Sementara itu, dua Surpres yang akan dikirimkan ke DPR berikutnya yakni tentang omnibus law Cipta Lapangan Kerja, dan RUU tentang Ibu Kota Negara.
"Ibu Sri Mulyani sudah menyampaikan kepada publik, dan dua Surpres lainnya itu sedang diselesaikan antar Kementerian," jelasnya.
(Foto: Juru Bicara Presiden RI, Fadjroel Rachman/Okezone)
Baca Juga: Surpres Omnibus Law Cipta Lapangan Kerja Diterima DPR Senin Depan
Berdasarkan paparan Menko Polhukam Mahfud MD, setidaknya ada tiga Rancangan Undang-Undang (RUU) Omnibus Law yang diajukan pemerintah kepada DPR. Ketiganya adalah RUU Omnibus Law Perpajakan, RUU Omnibus Law Cipta Lapangan Kerja, dan RUU Omnibus Law Usaha Mikro, Kecil dan Menengah.
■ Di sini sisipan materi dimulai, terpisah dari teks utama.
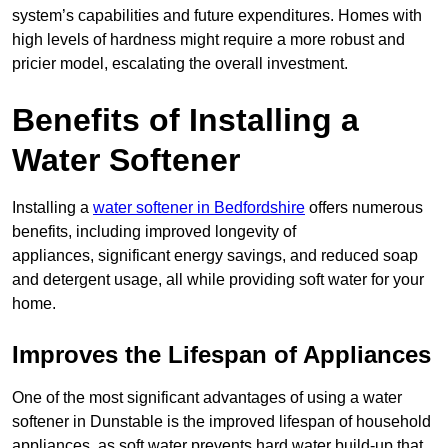
system’s capabilities and future expenditures. Homes with
high levels of hardness might require a more robust and
pricier model, escalating the overall investment.
Benefits of Installing a
Water Softener
Installing a
water softener in Bedfordshire
offers numerous
benefits, including improved longevity of
appliances, significant energy savings, and reduced soap
and detergent usage, all while providing soft water for your
home.
Improves the Lifespan of Appliances
One of the most significant advantages of using a water
softener in Dunstable is the improved lifespan of household
appliances, as soft water prevents hard water build-up that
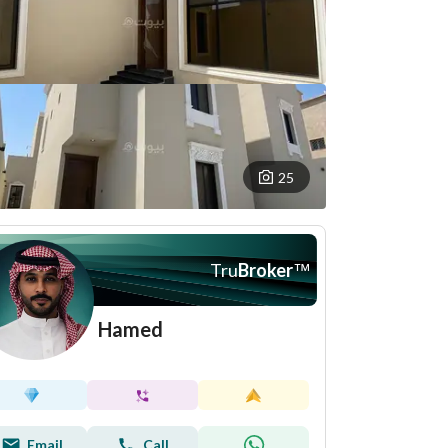
25
Tru
Broker
™
Hamed
Email
Call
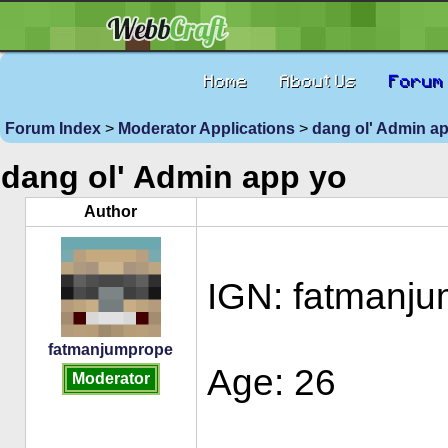
Home
About Us
Forum
Forum Index
>
Moderator Applications
>
dang ol' Admin a
dang ol' Admin app yo
Author
IGN: fatmanj
fatmanjumprope
Age: 26
Moderator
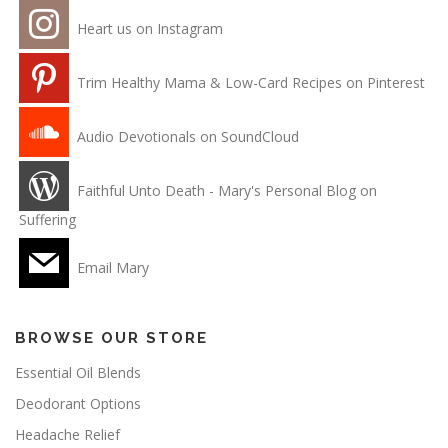
Heart us on Instagram
Trim Healthy Mama & Low-Card Recipes on Pinterest
Audio Devotionals on SoundCloud
Faithful Unto Death - Mary's Personal Blog on
Suffering
Email Mary
BROWSE OUR STORE
Essential Oil Blends
Deodorant Options
Headache Relief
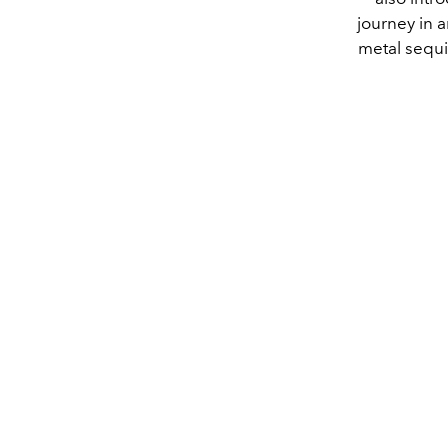
journey in a
metal sequin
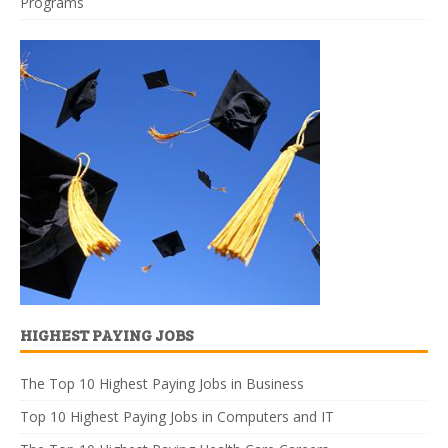
Programs
HIGHEST PAYING JOBS
The Top 10 Highest Paying Jobs in Business
Top 10 Highest Paying Jobs in Computers and IT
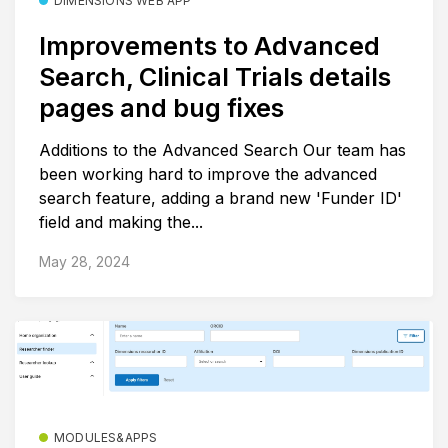
DIMENSIONS WEB APP
Improvements to Advanced
Search, Clinical Trials details
pages and bug fixes
Additions to the Advanced Search Our team has
been working hard to improve the advanced
search feature, adding a brand new 'Funder ID'
field and making the...
May 28, 2024
MODULES&APPS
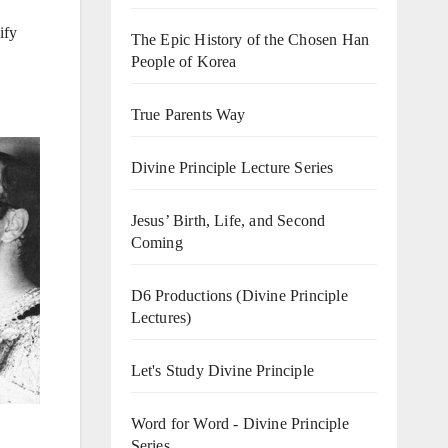
ify
The Epic History of the Chosen Han
People of Korea
True Parents Way
Divine Principle Lecture Series
Jesus’ Birth, Life, and Second
Coming
D6 Productions (Divine Principle
Lectures)
Let's Study Divine Principle
Word for Word - Divine Principle
Series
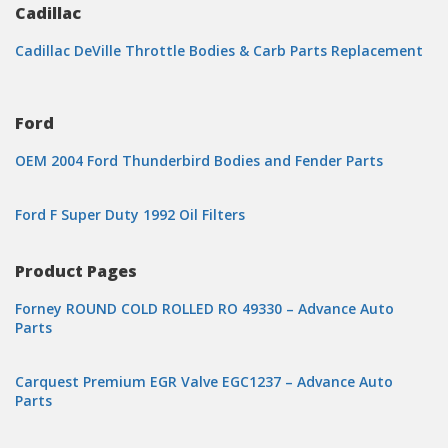
Cadillac
Cadillac DeVille Throttle Bodies & Carb Parts Replacement
Ford
OEM 2004 Ford Thunderbird Bodies and Fender Parts
Ford F Super Duty 1992 Oil Filters
Product Pages
Forney ROUND COLD ROLLED RO 49330 – Advance Auto
Parts
Carquest Premium EGR Valve EGC1237 – Advance Auto
Parts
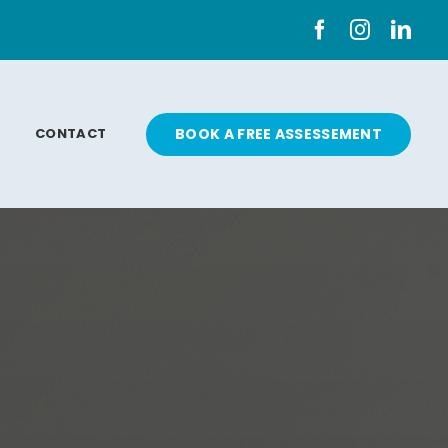
CONTACT
BOOK A FREE ASSESSEMENT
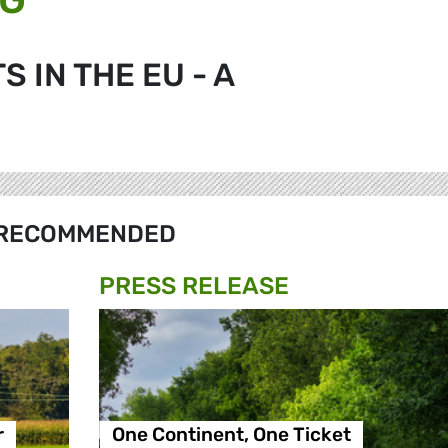
 IN THE EU - A
RECOMMENDED
PRESS RELEASE
r
One Continent, One Ticket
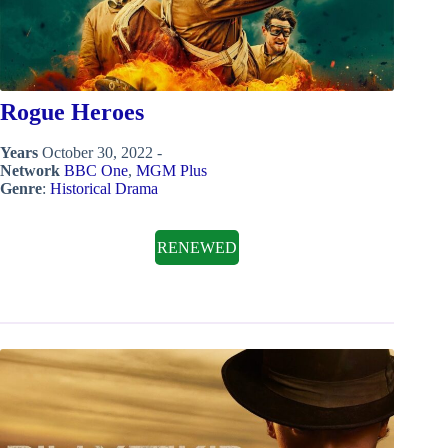
Rogue Heroes
Years
October 30, 2022 -
Network
BBC One
,
MGM Plus
Genre
:
Historical Drama
RENEWED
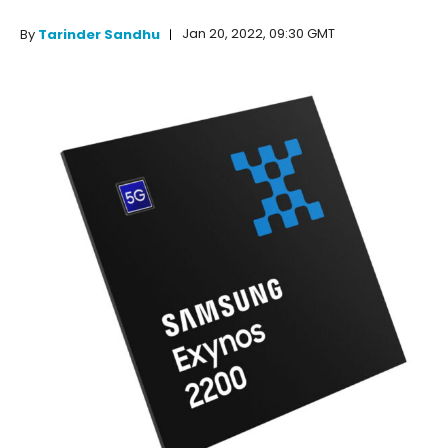
Jan 20, 2022, 09:30 GMT
By
Tarinder Sandhu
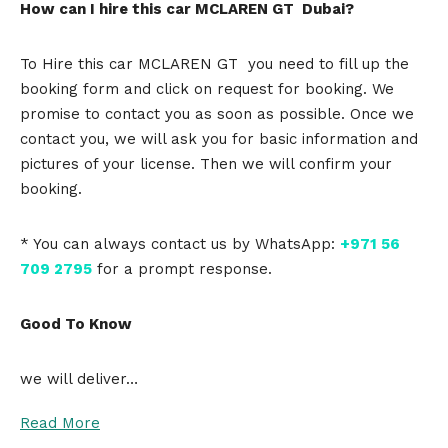
How can I hire this car MCLAREN GT Dubai?
To Hire this car MCLAREN GT you need to fill up the
booking form and click on request for booking. We
promise to contact you as soon as possible. Once we
contact you, we will ask you for basic information and
pictures of your license. Then we will confirm your
booking.
* You can always contact us by WhatsApp:
+971 56
709 2795
for a prompt response.
Good To Know
we will deliver…
Read More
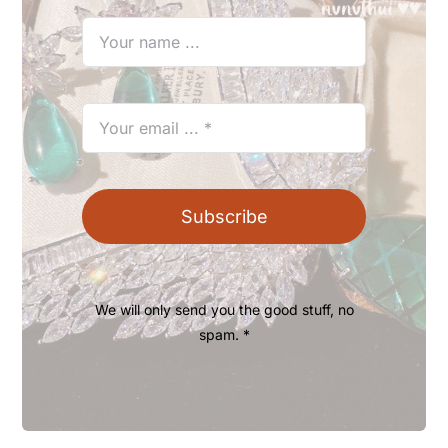
Subscribe
We will only send you the good stuff, no
spam. *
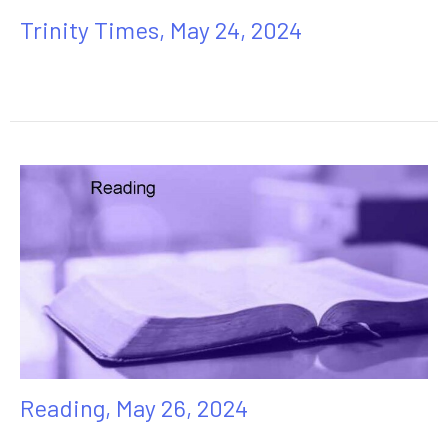
Trinity Times, May 24, 2024
Reading, May 26, 2024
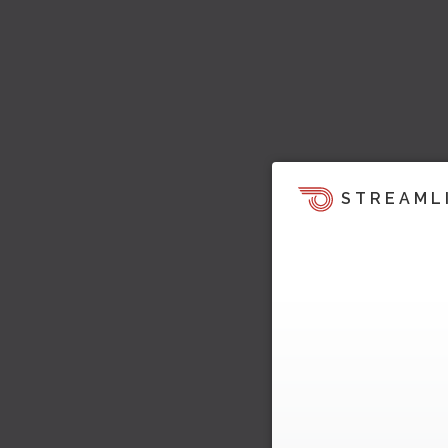
STREAML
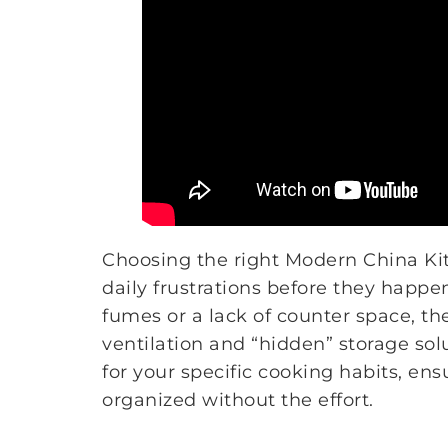
Choosing the right Modern China Kit
daily frustrations before they happ
fumes or a lack of counter space, th
ventilation and “hidden” storage sol
for your specific cooking habits, en
organized without the effort.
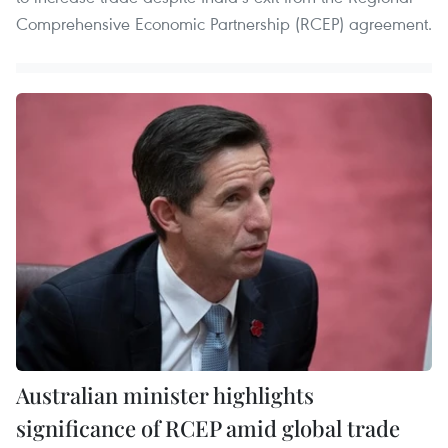
Comprehensive Economic Partnership (RCEP) agreement.
Australian minister highlights
significance of RCEP amid global trade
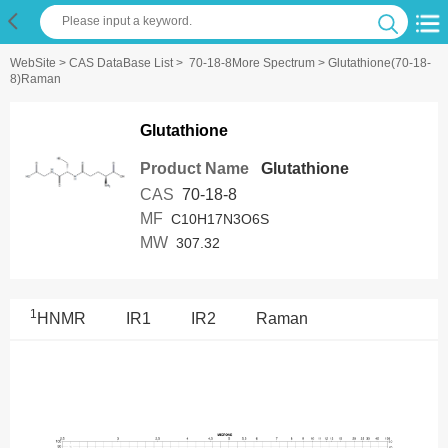
WebSite
>
CAS DataBase List
>
70-18-8More Spectrum
> Glutathione(70-18-
8)Raman
Glutathione
Product Name
Glutathione
CAS
70-18-8
MF
C10H17N3O6S
MW
307.32
1
HNMR
IR1
IR2
Raman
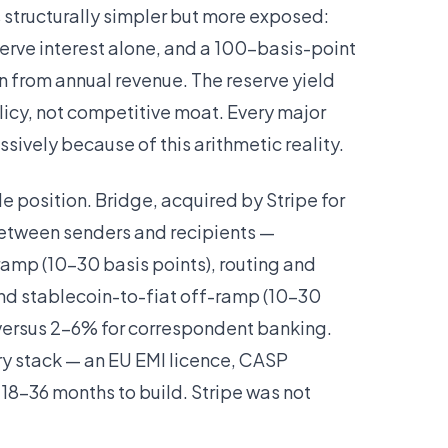
 structurally simpler but more exposed:
serve interest alone, and a 100-basis-point
 from annual revenue. The reserve yield
licy, not competitive moat. Every major
ssively because of this arithmetic reality.
 position. Bridge, acquired by Stripe for
s between senders and recipients —
ramp (10–30 basis points), routing and
and stablecoin-to-fiat off-ramp (10–30
n versus 2–6% for correspondent banking.
ry stack — an EU EMI licence, CASP
 18–36 months to build. Stripe was not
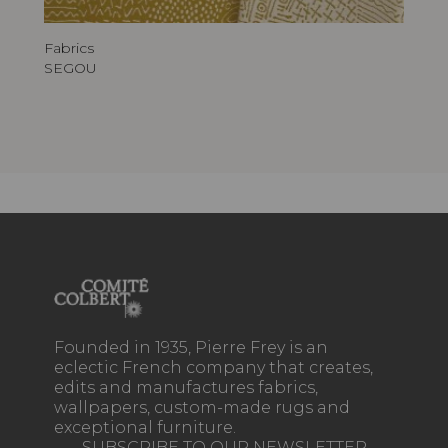
Fabrics
SEGOU
Founded in 1935, Pierre Frey is an
eclectic French company that creates,
edits and manufactures fabrics,
wallpapers, custom-made rugs and
exceptional furniture.
SUBSCRIBE TO OUR NEWSLETTER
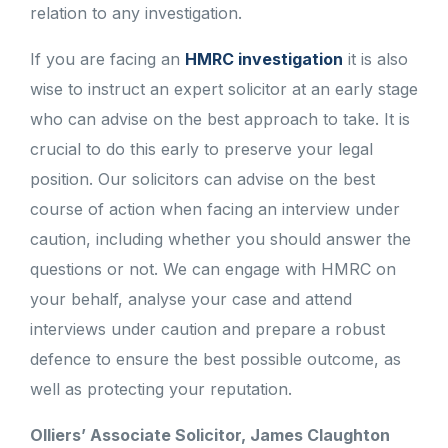
relation to any investigation.
If you are facing an
HMRC investigation
it is also
wise to instruct an expert solicitor at an early stage
who can advise on the best approach to take. It is
crucial to do this early to preserve your legal
position. Our solicitors can advise on the best
course of action when facing an interview under
caution, including whether you should answer the
questions or not. We can engage with HMRC on
your behalf, analyse your case and attend
interviews under caution and prepare a robust
defence to ensure the best possible outcome, as
well as protecting your reputation.
Olliers’ Associate Solicitor, James Claughton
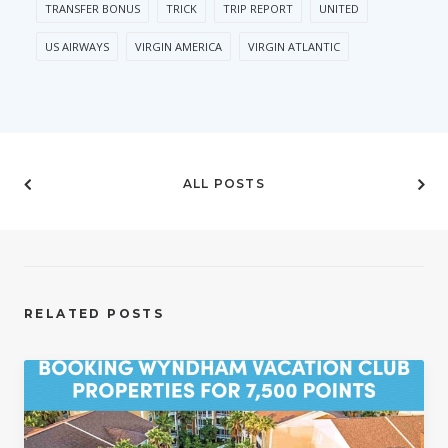
TRANSFER BONUS
TRICK
TRIP REPORT
UNITED
US AIRWAYS
VIRGIN AMERICA
VIRGIN ATLANTIC
ALL POSTS
RELATED POSTS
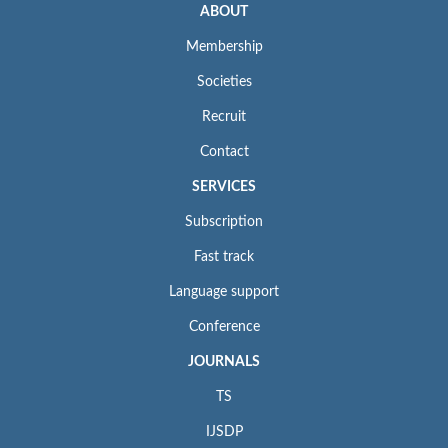
ABOUT
Membership
Societies
Recruit
Contact
SERVICES
Subscription
Fast track
Language support
Conference
JOURNALS
TS
IJSDP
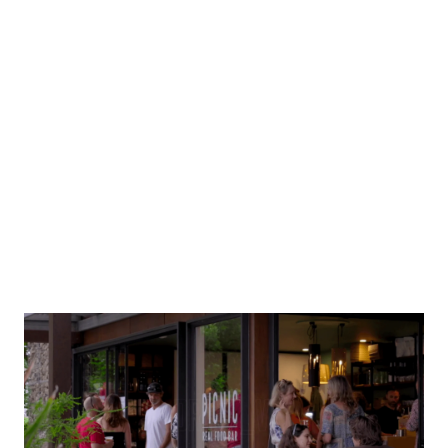
Main St. Provedore
The Overview Estate 1895.
Local produce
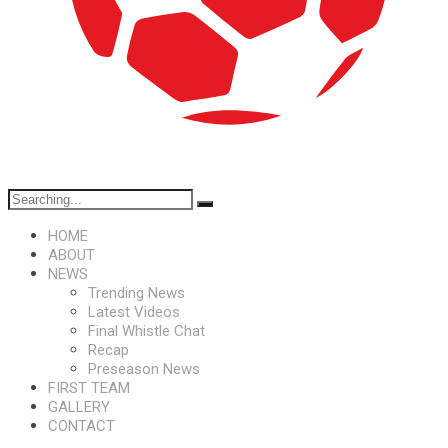
HOME
ABOUT
NEWS
Trending News
Latest Videos
Final Whistle Chat
Recap
Preseason News
FIRST TEAM
GALLERY
CONTACT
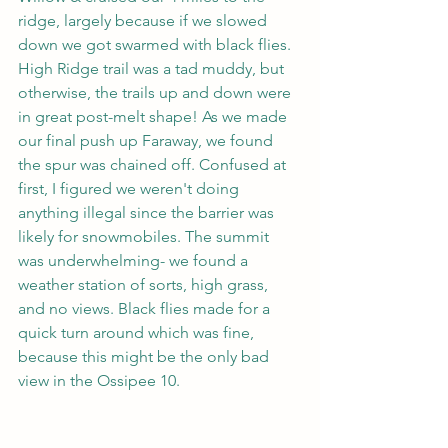
ridge, largely because if we slowed 
down we got swarmed with black flies. 
High Ridge trail was a tad muddy, but 
otherwise, the trails up and down were 
in great post-melt shape! As we made 
our final push up Faraway, we found 
the spur was chained off. Confused at 
first, I figured we weren't doing 
anything illegal since the barrier was 
likely for snowmobiles. The summit 
was underwhelming- we found a 
weather station of sorts, high grass, 
and no views. Black flies made for a 
quick turn around which was fine, 
because this might be the only bad 
view in the Ossipee 10.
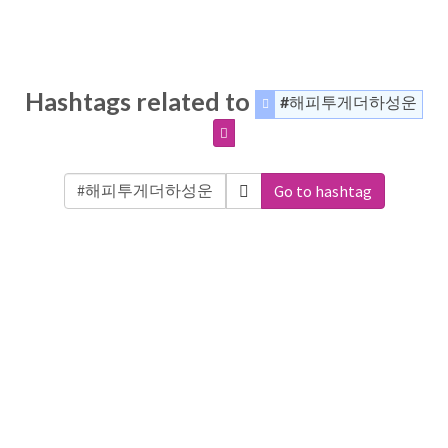
Hashtags related to
#해피투게더하성운
Go to hashtag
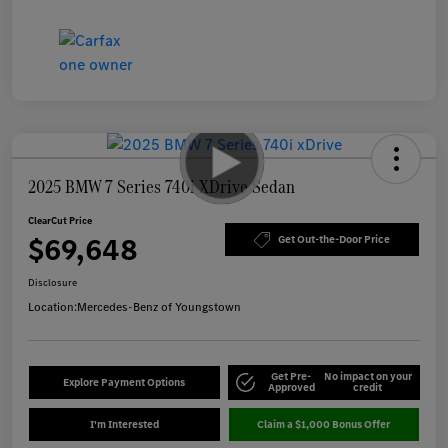
2025 BMW 7 Series 740i XDrive Sedan
ClearCut Price
$69,648
Get Out-the-Door Price
Disclosure
Location:
Mercedes-Benz of Youngstown
Get Pre-
No impact on your
Explore Payment Options
Approved
credit
I'm Interested
Claim a $1,000 Bonus Offer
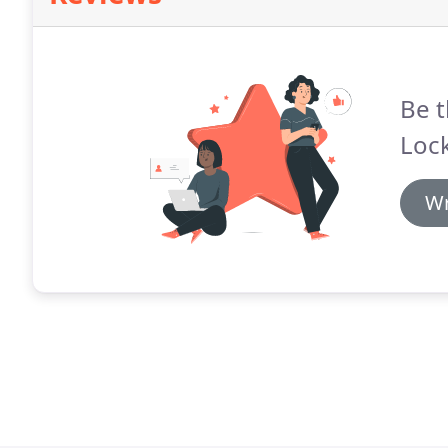
Be t
Loc
Wr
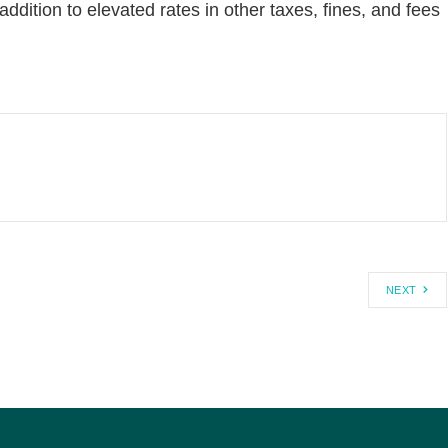
addition to elevated rates in other taxes, fines, and fees
NEXT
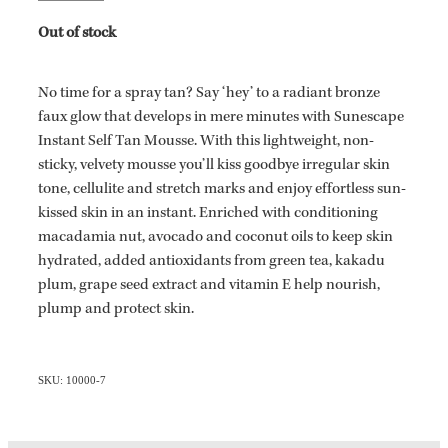
Out of stock
No time for a spray tan? Say ‘hey’ to a radiant bronze
faux glow that develops in mere minutes with Sunescape
Instant Self Tan Mousse. With this lightweight, non-
sticky, velvety mousse you’ll kiss goodbye irregular skin
tone, cellulite and stretch marks and enjoy effortless sun-
kissed skin in an instant. Enriched with conditioning
macadamia nut, avocado and coconut oils to keep skin
hydrated, added antioxidants from green tea, kakadu
plum, grape seed extract and vitamin E help nourish,
plump and protect skin.
SKU: 10000-7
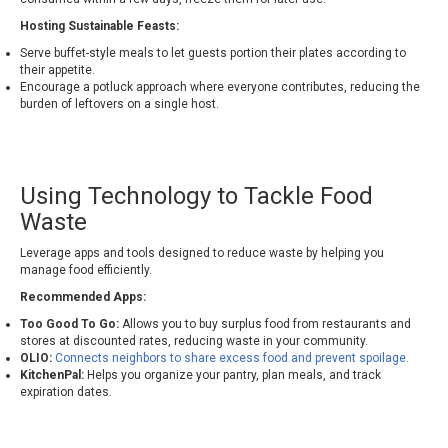
Hosting Sustainable Feasts:
Serve buffet-style meals to let guests portion their plates according to
their appetite.
Encourage a potluck approach where everyone contributes, reducing the
burden of leftovers on a single host.
Using Technology to Tackle Food
Waste
Leverage apps and tools designed to reduce waste by helping you
manage food efficiently.
Recommended Apps:
Too Good To Go:
Allows you to buy surplus food from restaurants and
stores at discounted rates, reducing waste in your community.
OLIO:
Connects neighbors to share excess food and prevent spoilage.
KitchenPal:
Helps you organize your pantry, plan meals, and track
expiration dates.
RUU Omnibus Law ini mencakup revisi dari 79 UU yang terdiri dari 1.244 pasal. Pasal yang direvisi akan memangkas hal yang selama ini menghambat masuknya investasi ke dalam negeri.
Di sisi lain, rakyat kelas pekerja alias buruh menolak RUU Omnibus Law Cipta Lapangan Kerja. Pasalnya, buruh merasa tidak dilibatkan dalam proses penyusunan draf beleid itu. "UU sapu jagat" itu juga dinilai tak berpihak pada buruh dan lebih pro pengusaha.